## [Exercise aim]
In the entries below, find the line with "ata protection" and the line with "you would like."; give again those lines and every line between them, exactly.

(Collected data)
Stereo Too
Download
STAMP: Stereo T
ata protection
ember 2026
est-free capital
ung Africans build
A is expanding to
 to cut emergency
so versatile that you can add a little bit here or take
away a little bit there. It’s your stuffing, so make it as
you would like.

==

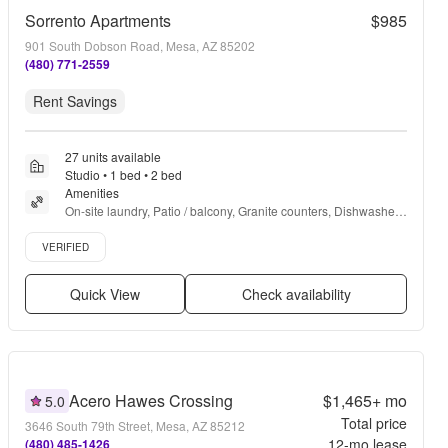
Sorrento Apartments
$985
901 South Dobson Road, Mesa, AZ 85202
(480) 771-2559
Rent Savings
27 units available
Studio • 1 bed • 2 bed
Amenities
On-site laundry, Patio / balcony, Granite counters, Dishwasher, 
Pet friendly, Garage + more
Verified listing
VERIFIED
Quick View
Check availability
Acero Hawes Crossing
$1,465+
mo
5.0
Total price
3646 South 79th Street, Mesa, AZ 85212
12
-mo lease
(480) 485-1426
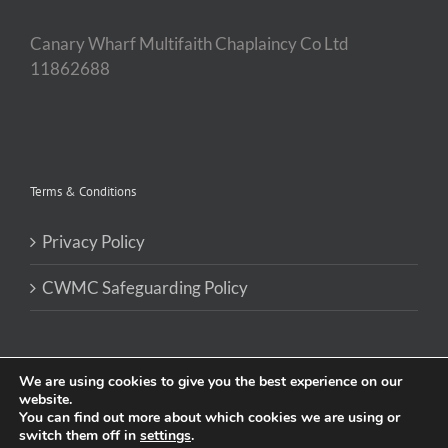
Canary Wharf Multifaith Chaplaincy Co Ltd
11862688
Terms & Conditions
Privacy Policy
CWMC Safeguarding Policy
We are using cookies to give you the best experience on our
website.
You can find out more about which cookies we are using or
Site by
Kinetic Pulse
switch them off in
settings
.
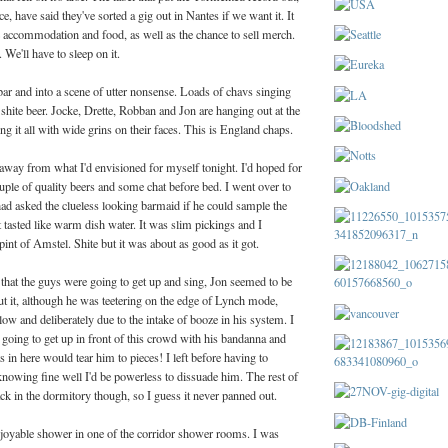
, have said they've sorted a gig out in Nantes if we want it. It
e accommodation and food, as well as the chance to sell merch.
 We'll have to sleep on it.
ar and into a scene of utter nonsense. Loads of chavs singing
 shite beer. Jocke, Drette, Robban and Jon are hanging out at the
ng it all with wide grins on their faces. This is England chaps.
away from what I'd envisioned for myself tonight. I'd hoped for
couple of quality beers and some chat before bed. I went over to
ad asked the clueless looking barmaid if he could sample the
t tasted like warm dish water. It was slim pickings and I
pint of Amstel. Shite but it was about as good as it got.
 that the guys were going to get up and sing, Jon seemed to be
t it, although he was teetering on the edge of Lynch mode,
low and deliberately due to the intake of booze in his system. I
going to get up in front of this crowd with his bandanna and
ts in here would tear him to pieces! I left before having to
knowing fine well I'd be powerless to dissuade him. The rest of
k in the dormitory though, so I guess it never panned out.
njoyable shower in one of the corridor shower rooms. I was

* * *

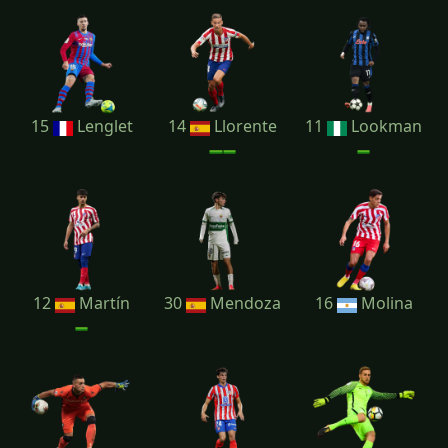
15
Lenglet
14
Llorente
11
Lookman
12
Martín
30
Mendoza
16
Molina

## [Exercise response]
ata protection
ember 2026
est-free capital
ung Africans build
A is expanding to
 to cut emergency
so versatile that you can add a little bit here or take
away a little bit there. It’s your stuffing, so make it as
you would like.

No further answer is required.